California is proposing to clean up the state's atmosphere with a plan "that would transform how Californians commute, live and consume energy," as Capital & Main reported. But it could place the burden of transition heavily on lower income households, and the state government is lacking in specific policy guidance.

The latter was among criticisms leveled at the plan by the Legislative Analyst's Office, which found it didn't specify how the state would rely on carrots or sticks to meet goals. And it also neglected to address long-standing issues with California's cap and trade program, according to Ross Brown, author of the report.

"Not having that type of analysis puts the Legislature more in a difficult situation of not being able to evaluate which policies best achieve those goals," Ross told Capital & Main. 

That could result in delayed action and a more costly and abrupt transition later. As it stands, California will have to cut emissions each year from now until 2030 by a record 4% annually compared with 1% annually the previous decade. 

Legislators will have to come up with policy specifics, but as the session convenes, old political dynamics are on display and are likely to have an impact. Several pro-fossil fuel state senators were assigned to 10 or more committees, where climate legislation is often strangled by special interests.

Sen. Catherine Blakespear (D-Encinitas), a freshman senator who overcame heavy oil and gas industry opposition to win her seat, told Capital & Main she's focused on boosting public transit oversight and investments to reduce Californians' vehicle dependence, especially long-delayed construction for the San Diego – Los Angeles – San Luis Obispo rail corridor in her district. 

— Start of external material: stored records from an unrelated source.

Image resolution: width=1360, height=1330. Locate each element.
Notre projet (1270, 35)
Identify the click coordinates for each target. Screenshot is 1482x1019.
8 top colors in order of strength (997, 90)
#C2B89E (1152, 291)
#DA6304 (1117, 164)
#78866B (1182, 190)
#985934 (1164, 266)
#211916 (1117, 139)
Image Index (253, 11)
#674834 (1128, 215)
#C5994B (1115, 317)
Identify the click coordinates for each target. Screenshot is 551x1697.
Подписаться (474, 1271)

"We need to separate ourselves from the oil and gas industry," Blakespear said, likening fossil fuel campaign contributions to tobacco industry money.

Blakespear was one of several lawmakers who signed a letter to statehouse leaders seeking a restoration of funding for transit agencies, which were already facing "major funding shortfalls" from inflation and pandemic-related drops in ridership and federal aid.

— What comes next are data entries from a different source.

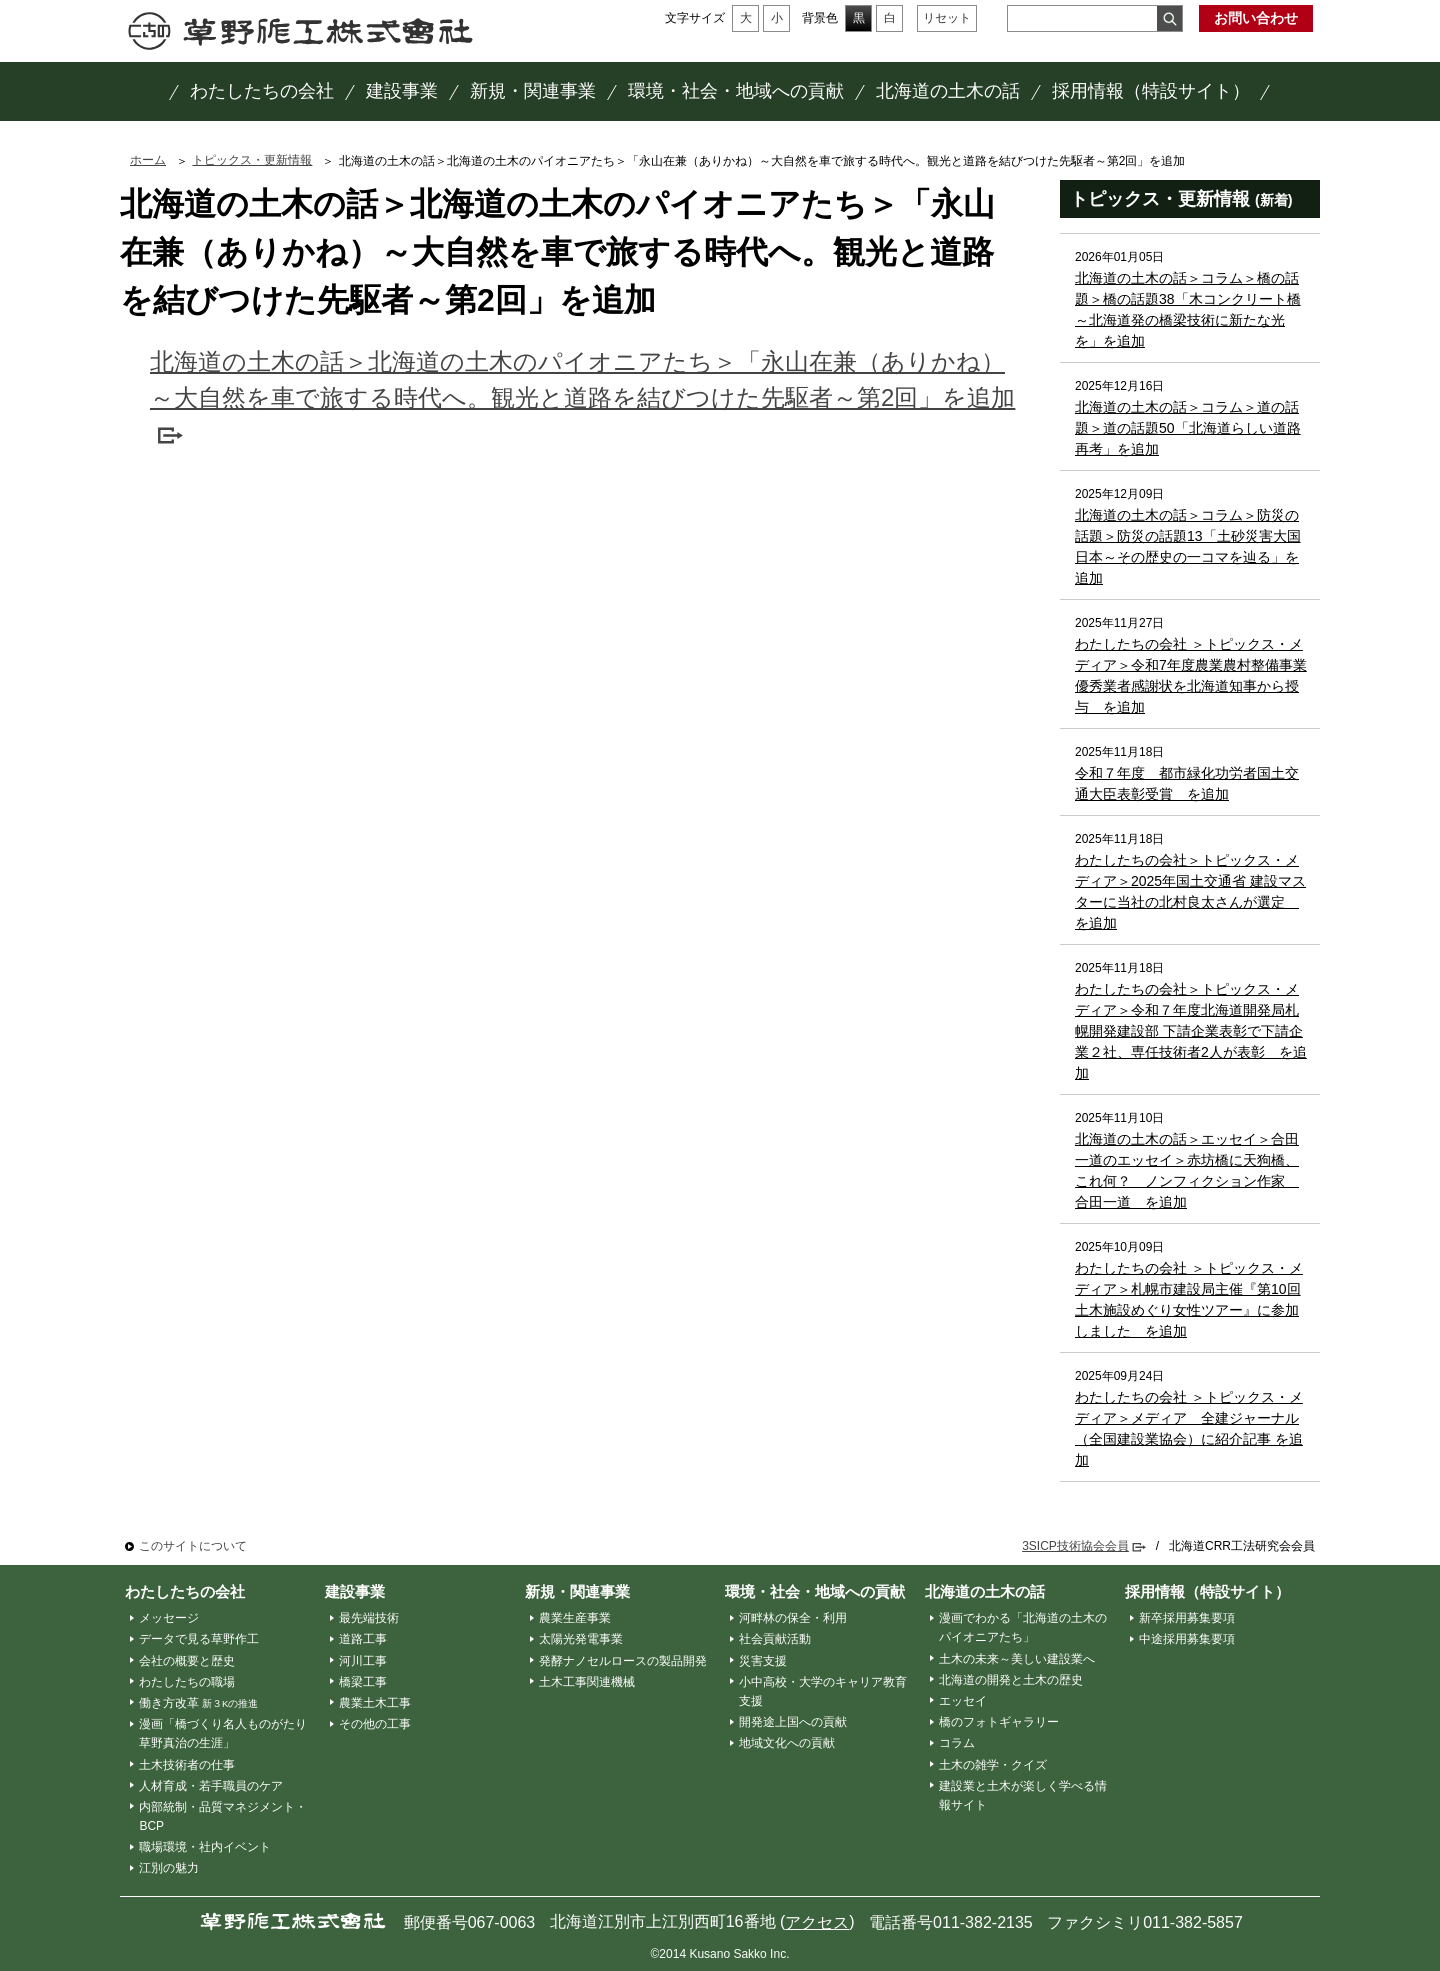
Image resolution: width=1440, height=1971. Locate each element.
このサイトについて (193, 1546)
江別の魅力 (169, 1868)
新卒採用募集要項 (1187, 1618)
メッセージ (169, 1618)
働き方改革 (199, 1703)
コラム (957, 1743)
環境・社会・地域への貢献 (815, 1591)
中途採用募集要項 (1187, 1639)
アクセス (817, 1922)
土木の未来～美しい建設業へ (1017, 1659)
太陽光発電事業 (581, 1639)
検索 (1169, 18)
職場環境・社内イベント (205, 1847)
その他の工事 (375, 1724)
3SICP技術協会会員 (1075, 1546)
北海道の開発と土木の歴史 (1011, 1680)
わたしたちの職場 (187, 1682)
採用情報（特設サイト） (1207, 1591)
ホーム (148, 160)
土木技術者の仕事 (187, 1765)
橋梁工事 (363, 1682)
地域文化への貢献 (787, 1743)
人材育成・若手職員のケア (211, 1786)
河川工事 (363, 1661)
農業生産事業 (575, 1618)
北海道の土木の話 (985, 1591)
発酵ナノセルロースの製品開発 (623, 1661)
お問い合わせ (1256, 18)
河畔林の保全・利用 (793, 1618)
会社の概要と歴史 (187, 1661)
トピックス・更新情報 (252, 160)
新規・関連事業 (577, 1591)
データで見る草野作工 (199, 1639)
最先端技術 (369, 1618)
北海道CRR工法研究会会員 (1242, 1546)
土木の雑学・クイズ (993, 1765)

"The service cuts … would lead to fewer mobility options for Californians, increased driving, congestion, and greenhouse gas emissions," the legislators wrote, with "devastating" impacts on climate goals. 

Fossil fuel vehicles are the state's largest source of emissions. Five refinery owners — Chevron, Marathon, PBF, Valero and Phillips 66 — control the market for gasoline and made record profits last year, posting far higher margins in California than in the rest of the country. 

The Legislature has until early March to impose a financial penalty for companies' "price gouging" at the pump last year. Meanwhile, the Western States Petroleum Association, which represents the companies, ended the year on a defiant note.

"Even when our opponents seem set on denying us a meaningful voice in these discussions, rest assured that the voices of the women and men of this industry will be heard," wrote Catherine Reheis-Boyd, president and CEO of WSPA.